In Nebraska, Alexander Payne tells the story of an avuncular generation in an avuncular town, of parents and children, of pride and goodness, and most importantly, of love. Relationships are pretty much like a plant. They need watering, which is the love you give them. Without it, they simply wither.
Woody Grant (Bruce Dern) is an ageing man who loves his drink and who finds a million-dollar sweepstakes prize ticket in his mailbox. Woody wants to collect it. The problem is, he lives in Billings, Montana and the sweepstakes office is some 850 miles away in Lincoln, Nebraska. However, Woody doesn’t see that as a problem and is even prepared to walk through the American Midwest to collect his “prize”. Woody’s younger son, David, decides to indulge his ageing father’s whim even if he knows it’s not going to amount to anything. The film trails the journey of the father-son duo across the vast Midwest in shades of black, white and what is a distinct grey. Colours will not do for Payne, not for this labour of love.

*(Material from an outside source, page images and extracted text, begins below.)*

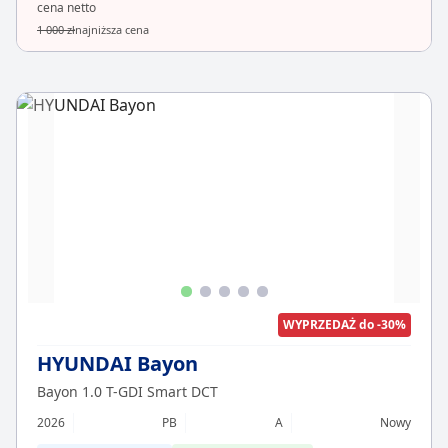
cena netto
1 000 zł
najniższa cena
WYPRZEDAŻ do -30%
HYUNDAI Bayon
Bayon 1.0 T-GDI Smart DCT
2026
PB
A
Nowy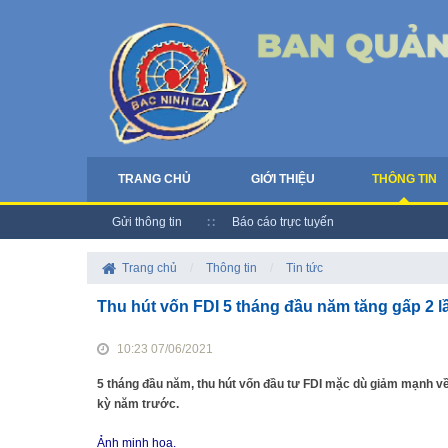
TRANG CHỦ
GIỚI THIỆU
THÔNG TIN
Gửi thông tin
Báo cáo trực tuyến
Trang chủ
/
Thông tin
/
Tin tức
Thu hút vốn FDI 5 tháng đầu năm tăng gấp 2 l
10:23 07/06/2021
5 tháng đầu năm, thu hút vốn đầu tư FDI mặc dù giảm mạnh về
kỳ năm trước.
Ảnh minh họa.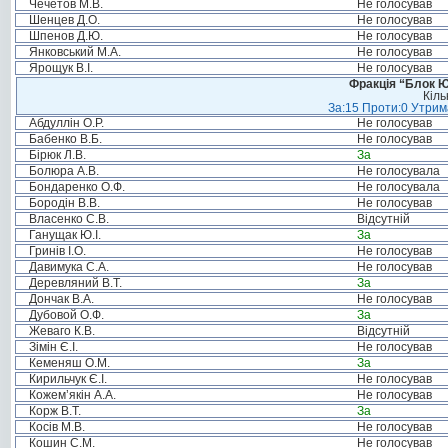
Чечетов М.В.
Не голосував
Шенцев Д.О.
Не голосував
Шпенов Д.Ю.
Не голосував
Янковський М.А.
Не голосував
Ярощук В.І.
Не голосував
Фракція “Блок Ю
Кіль
За:15 Проти:0 Утрима
Абдуллін О.Р.
Не голосував
Бабенко В.Б.
Не голосував
Бірюк Л.В.
За
Болюра А.В.
Не голосувала
Бондаренко О.Ф.
Не голосувала
Бородін В.В.
Не голосував
Власенко С.В.
Відсутній
Ганущак Ю.І.
За
Гринів І.О.
Не голосував
Давимука С.А.
Не голосував
Деревляний В.Т.
За
Дончак В.А.
Не голосував
Дубовой О.Ф.
За
Жеваго К.В.
Відсутній
Зімін Є.І.
Не голосував
Кеменяш О.М.
За
Кирильчук Є.І.
Не голосував
Кожем’якін А.А.
Не голосував
Корж В.Т.
За
Косів М.В.
Не голосував
Кошин С.М.
Не голосував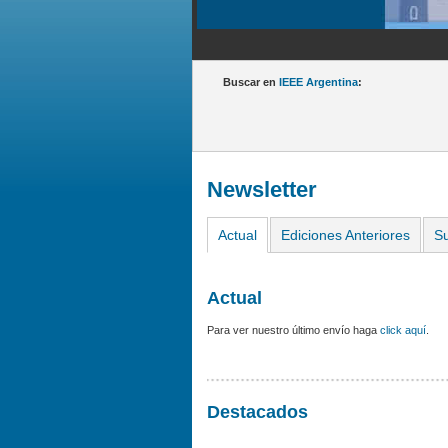
Buscar en
IEEE Argentina
:
Newsletter
Actual
Ediciones Anteriores
Su
Actual
Para ver nuestro último envío haga
click aquí
.
Destacados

As cinema, Nebraska follows a simple narrative, linear and cogent. As a comment on relations, on growing old and on dignity, and on how all of them are symbiotic, it has to be felt in the various creases and folds of its various uncles and aunts and moms and dads.

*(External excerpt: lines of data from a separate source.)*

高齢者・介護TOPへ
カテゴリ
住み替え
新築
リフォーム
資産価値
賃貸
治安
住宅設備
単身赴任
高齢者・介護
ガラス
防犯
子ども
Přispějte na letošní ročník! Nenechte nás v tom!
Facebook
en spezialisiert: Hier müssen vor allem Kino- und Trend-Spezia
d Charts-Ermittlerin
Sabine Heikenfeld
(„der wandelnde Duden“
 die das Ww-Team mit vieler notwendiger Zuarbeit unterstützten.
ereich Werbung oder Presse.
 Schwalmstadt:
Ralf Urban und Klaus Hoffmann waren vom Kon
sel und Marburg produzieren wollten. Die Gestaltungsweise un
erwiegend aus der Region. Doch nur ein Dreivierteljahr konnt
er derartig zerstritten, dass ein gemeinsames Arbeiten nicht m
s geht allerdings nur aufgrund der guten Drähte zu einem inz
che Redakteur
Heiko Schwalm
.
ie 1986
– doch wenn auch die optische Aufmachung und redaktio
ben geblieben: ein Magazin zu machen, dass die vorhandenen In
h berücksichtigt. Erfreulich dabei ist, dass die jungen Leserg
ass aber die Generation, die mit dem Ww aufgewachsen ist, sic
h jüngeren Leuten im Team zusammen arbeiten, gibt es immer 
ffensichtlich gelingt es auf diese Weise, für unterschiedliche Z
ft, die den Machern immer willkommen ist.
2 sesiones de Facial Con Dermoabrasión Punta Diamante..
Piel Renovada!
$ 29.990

Without speaking much, Dern delivers a power-packed performance, as deserving of every award in the book as any could be. Much can be said of the quiet dignified way he carries his Woody, but words could end up working in an opposite way. In a similar vein, everyone else, particularly June Squibb and Will Forte, has internalised the characters they are in the film. An ideal world would perhaps see Nebraska claim everything from awards to commercial success. But, we do not live in an ideal world. And no one knows this more than Payne, who chooses to set it in the next best thing — a real world.
The thing is, this reality can bite; it can make you smart. But in a certain inexplicable seminal way, it can move mountains. An ageing man can dream of claiming a prize that he knows isn’t possibly there. His family, albeit annoyed at his irrational behest, can go along, even if they too know that there is no pot of gold at the end of the rainbow. But, it is only in this real world, that the drive to the end of the rainbow — and drive they must, for in the US, they walk only in Manhattan — is the pot of gold they all get. On the way, they meet old people in a rural town where the only young people are either unemployed or criminals. The economy is, after all, what it is and the young have all moved on for greener pastures, a colour that Payne is obviously not interested in.

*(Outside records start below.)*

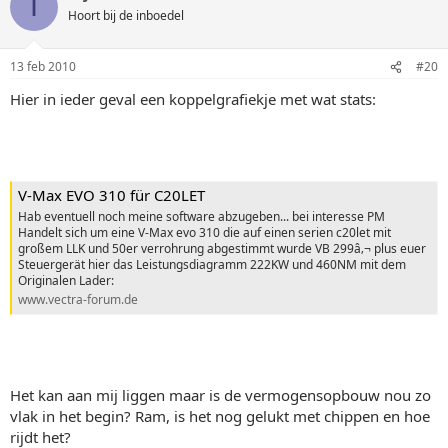
I
Hoort bij de inboedel
13 feb 2010
#20
Hier in ieder geval een koppelgrafiekje met wat stats:
V-Max EVO 310 für C20LET
Hab eventuell noch meine software abzugeben... bei interesse PM
Handelt sich um eine V-Max evo 310 die auf einen serien c20let mit
großem LLK und 50er verrohrung abgestimmt wurde VB 299â‚¬ plus euer
Steuergerät hier das Leistungsdiagramm 222KW und 460NM mit dem
Originalen Lader:
www.vectra-forum.de
Het kan aan mij liggen maar is de vermogensopbouw nou zo
vlak in het begin? Ram, is het nog gelukt met chippen en hoe
rijdt het?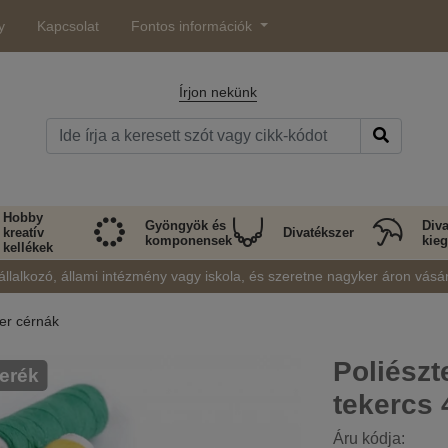
y
Kapcsolat
Fontos információk
Írjon nekünk
Hobby
Gyöngyök és
Diva
kreatív
Divatékszer
komponensek
kieg
kellékek
állalkozó, állami intézmény vagy iskola, és szeretne nagyker áron vásá
ter cérnák
Poliészt
erék
tekercs 
Áru kódja: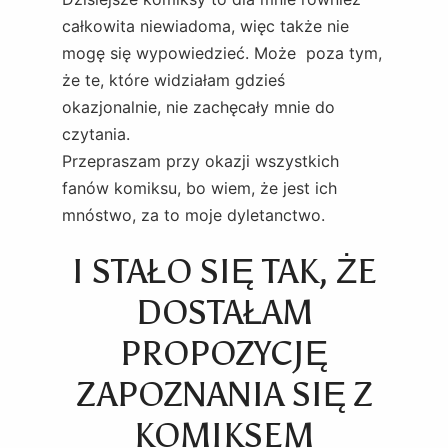
całkowita niewiadoma, więc także nie
mogę się wypowiedzieć. Może poza tym,
że te, które widziałam gdzieś
okazjonalnie, nie zachęcały mnie do
czytania.
Przepraszam przy okazji wszystkich
fanów komiksu, bo wiem, że jest ich
mnóstwo, za to moje dyletanctwo.
I STAŁO SIĘ TAK, ŻE
DOSTAŁAM
PROPOZYCJĘ
ZAPOZNANIA SIĘ Z
KOMIKSEM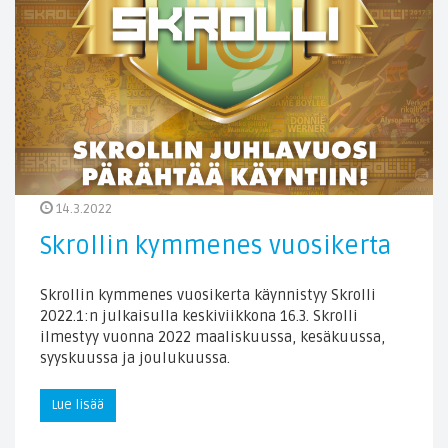
14.3.2022
Skrollin kymmenes vuosikerta
Skrollin kymmenes vuosikerta käynnistyy Skrolli
2022.1:n julkaisulla keskiviikkona 16.3. Skrolli
ilmestyy vuonna 2022 maaliskuussa, kesäkuussa,
syyskuussa ja joulukuussa.
Lue lisää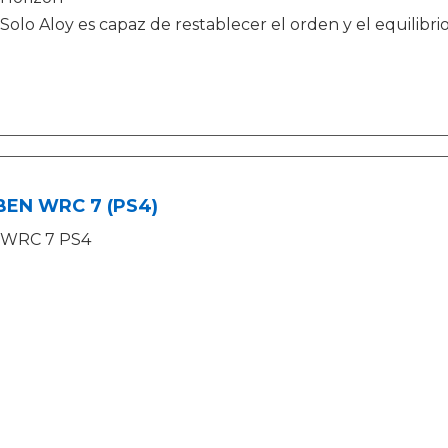
Solo Aloy es capaz de restablecer el orden y el equilibr
BEN WRC 7 (PS4)
WRC 7 PS4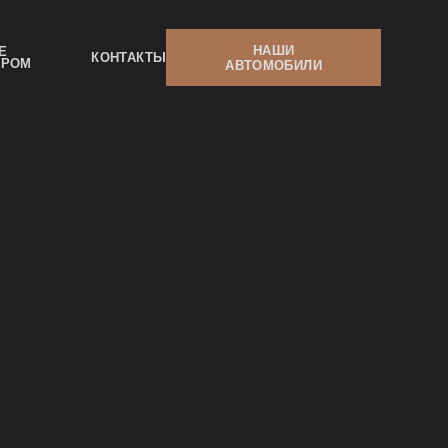
НАШИ
Е
КОНТАКТЫ
ЕРОМ
АВТОМОБИЛИ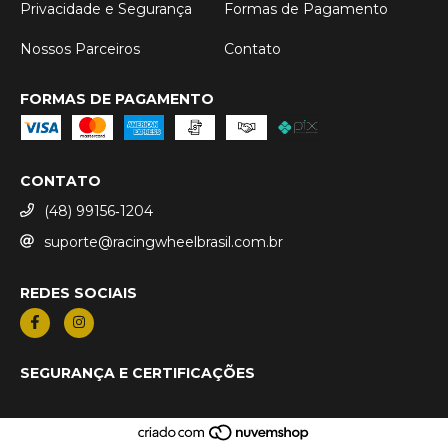
Privacidade e Segurança
Formas de Pagamento
Nossos Parceiros
Contato
FORMAS DE PAGAMENTO
CONTATO
(48) 99156‑1204
suporte@racingwheelbrasil.com.br
REDES SOCIAIS
SEGURANÇA E CERTIFICAÇÕES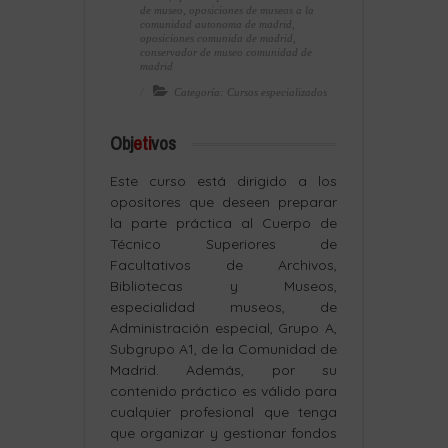
de museo
,
oposiciones de museos a la
comunidad autonoma de madrid
,
oposiciones comunida de madrid
,
conservador de museo comunidad de
madrid
Categoría: Cursos especializados
Obj
eti
vos
Este curso está dirigido a los
opositores que deseen preparar
la parte práctica al Cuerpo de
Técnico Superiores de
Facultativos de Archivos,
Bibliotecas y Museos,
especialidad museos, de
Administración especial, Grupo A,
Subgrupo A1, de la Comunidad de
Madrid. Además, por su
contenido práctico es válido para
cualquier profesional que tenga
que organizar y gestionar fondos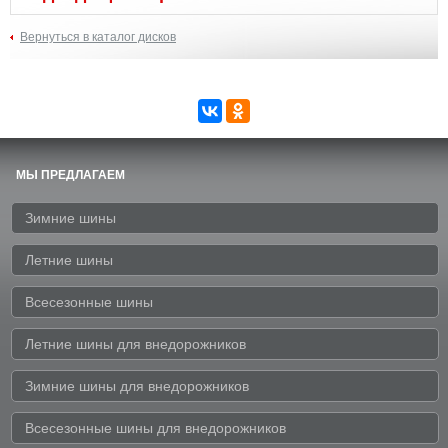
Вернуться в каталог дисков
МЫ ПРЕДЛАГАЕМ
Зимние шины
Летние шины
Всесезонные шины
Летние шины для внедорожников
Зимние шины для внедорожников
Всесезонные шины для внедорожников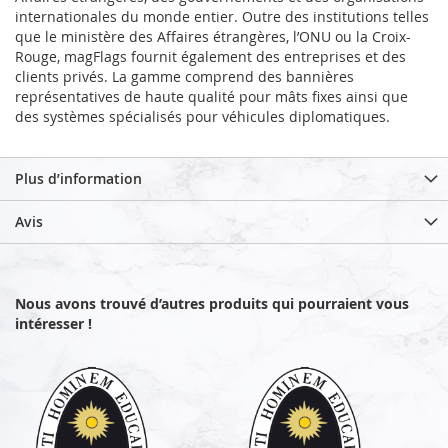
internationales du monde entier. Outre des institutions telles
que le ministère des Affaires étrangères, l’ONU ou la Croix-
Rouge, magFlags fournit également des entreprises et des
clients privés. La gamme comprend des bannières
représentatives de haute qualité pour mâts fixes ainsi que
des systèmes spécialisés pour véhicules diplomatiques.
Plus d’information
Avis
Nous avons trouvé d’autres produits qui pourraient vous
intéresser !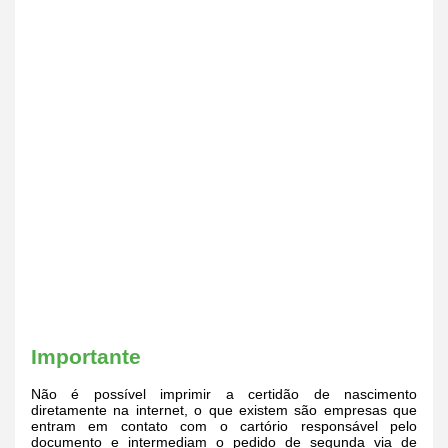
Importante
Não é possível imprimir a certidão de nascimento
diretamente na internet, o que existem são empresas que
entram em contato com o cartório responsável pelo
documento e intermediam o pedido de segunda via de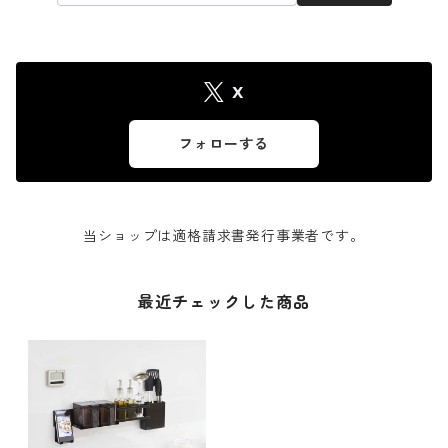
X
フォローする
当ショップは適格請求書発行事業者です。
最近チェックした商品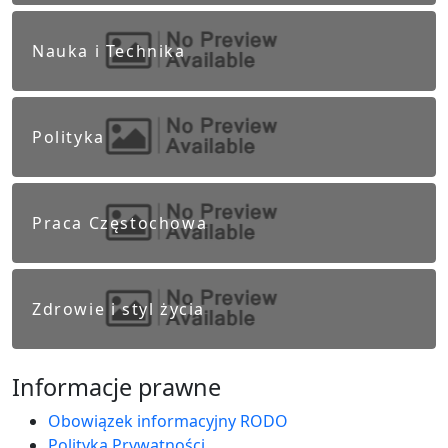
Nauka i Technika
Polityka
Praca Częstochowa
Zdrowie i styl życia
Informacje prawne
Obowiązek informacyjny RODO
Polityka Prywatności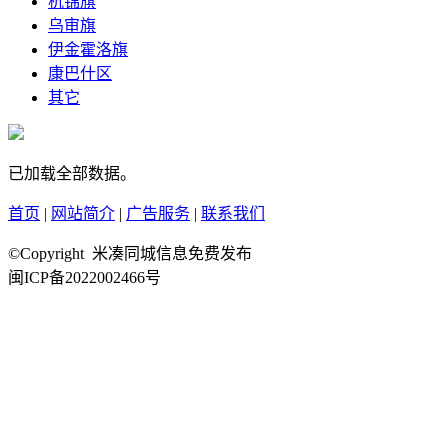
杭锦旗
乌审旗
伊金霍洛旗
康巴什区
其它
已加载全部数据。
首页
|
网站简介
|
广告服务
|
联系我们
©Copyright 米凑同城信息免费发布
闽ICP备2022002466号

Therefore, he chooses grey, as much to avoid his film from becoming anything but a heartfelt endeavour as to make sure it does not become pastiche. The same cannot be said of many films in recent times.
In a nutshell, the Grant family in Nebraska ages a beautiful old. It is the kind of old that wilts, but just stops short of withering. Payne lets it slip in every frame of the film and the background blue-grass score amplifies it in a melodious strain.
And yes, lest we forget it, they all water the plant of life, we call family.